White House press secretary Karine Jean-Pierre said FEMA's administrator would head to Iowa on Thursday and that the White House was in touch with state and local officials.
She said they were "praying for those who tragically lost their lives" and wished those injured a "speedy recovery".
Wind turbines crumpled, burnt
A wind farm in south-west Iowa suffered a direct hit from the powerful tornado near Greenfield, which crumpled five of the massive, power-producing towers, including one that burst into flames.
Video of the direct hit on the wind farm near Greenfield, Iowa, showed frightening images of the violent twister ripping through the countryside, uprooting trees, damaging buildings and sending dirt and debris high into the air.
Several of the turbines at MidAmerican Energy Company's Orient wind farm recorded wind speeds of more than 160 kilometres per hour as the tornadoes approached, just before they were destroyed, the company said in a statement.
"This was an unprecedented impact on our wind fleet, and we have operated wind farms since 2004," MidAmerican said.
While there have been isolated incidents of tornadoes or hurricanes damaging wind turbines, fortunately such occurrences are extremely rare, said Jason Ryan, a spokesperson for the American Clean Power Association.
Although requirements vary from state to state about how far turbines must be located from other structures, he said giant turbines are never placed directly next to homes or other occupied structures.
There are currently nearly 73,000 wind turbines in operation across the US, he said. Many of those operate in the centre of the country, often referred to as the wind belt, which stretches from Texas north through Oklahoma, Kansas, Nebraska and the Dakotas, and includes large parts of Minnesota, Iowa and Illinois.
Wind turbines are built to withstand high wind speeds and severe weather, like tornadoes, hurricanes and lightning strikes, but few structures are designed to withstand a direct hit from a powerful tornado, said Sri Sritharan, an engineering professor at Iowa State University.
Climate change heightens storm severity
Storms also pummelled parts of Illinois and Wisconsin on Tuesday, knocking out power to tens of thousands of customers in the two states.
The severe weather turned south on Wednesday, and the National Weather Service was issuing tornado and flash flood warnings in Texas as parts of the state — including Dallas — were under a tornado watch.
It followed days of extreme weather that ravaged much of the middle section of the country, including Oklahoma and Kansas, and deadly storms that hit the Houston area last week, killing at least eight and knocking out power to hundreds of thousands.

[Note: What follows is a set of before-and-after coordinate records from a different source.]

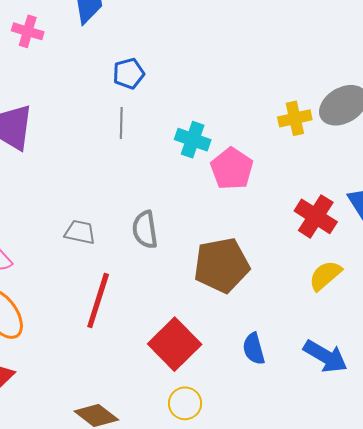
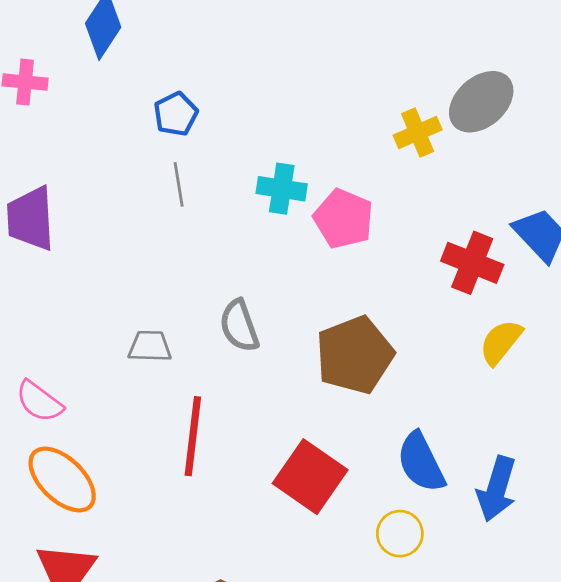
blue semicircle: (254, 349) -> (421, 462), size x1.4
blue arrow: (325, 356) -> (497, 489), moved, turned 87
yellow circle: (185, 403) -> (400, 534), moved

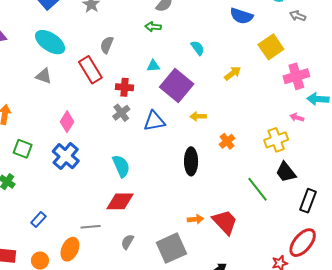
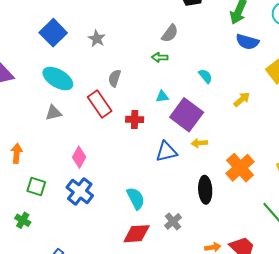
gray triangle: (44, 76) -> (53, 113), turned -30
gray cross: (121, 113) -> (173, 221), moved
yellow arrow: (198, 116) -> (199, 143), moved
orange cross: (227, 141) -> (240, 168), size x1.8

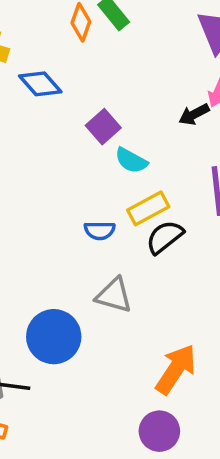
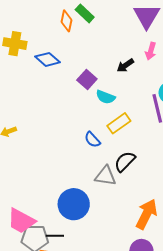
black arrow: (194, 114) -> (125, 65), moved
blue semicircle: (100, 230) -> (92, 140), turned 54
black semicircle: (165, 237) -> (125, 162), moved

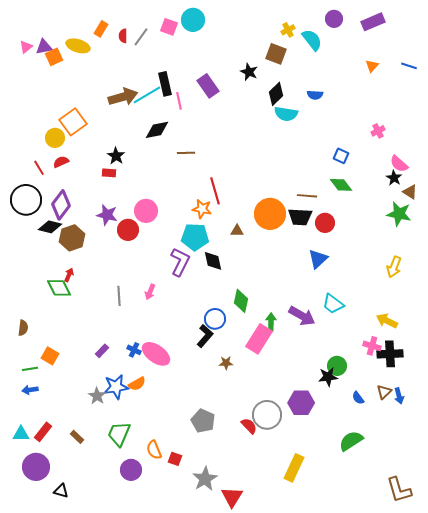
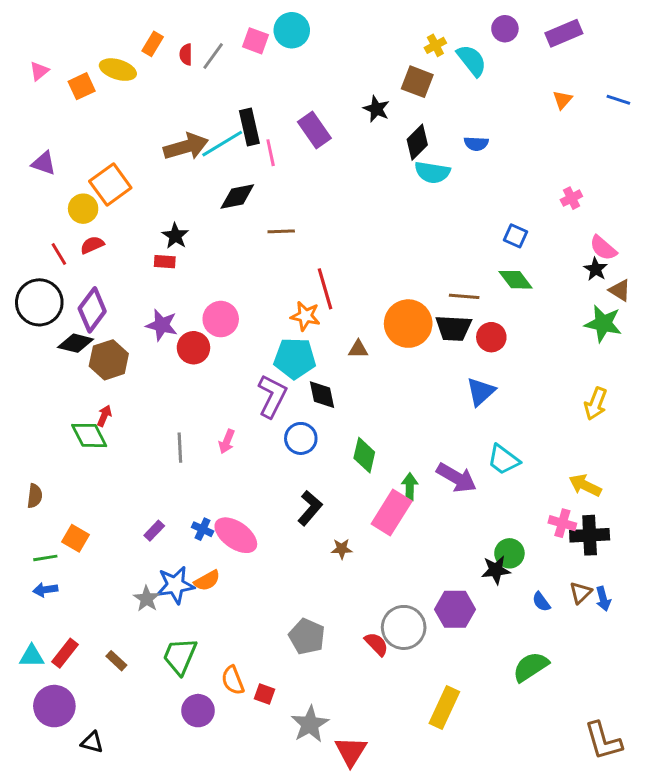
purple triangle: (44, 47) -> (44, 163), moved, turned 30
blue circle: (215, 319) -> (301, 438), moved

It has been an historically bad season for tornadoes in the US, at a time when climate change is heightening the severity of storms around the world.
April had the second-highest number of tornadoes on record in the US.
Up to Tuesday there had been 859 confirmed tornadoes in 2024, 27 per cent more than the US has usually seen by that point, according to NOAA's Storm Prediction Center in Norman, Oklahoma.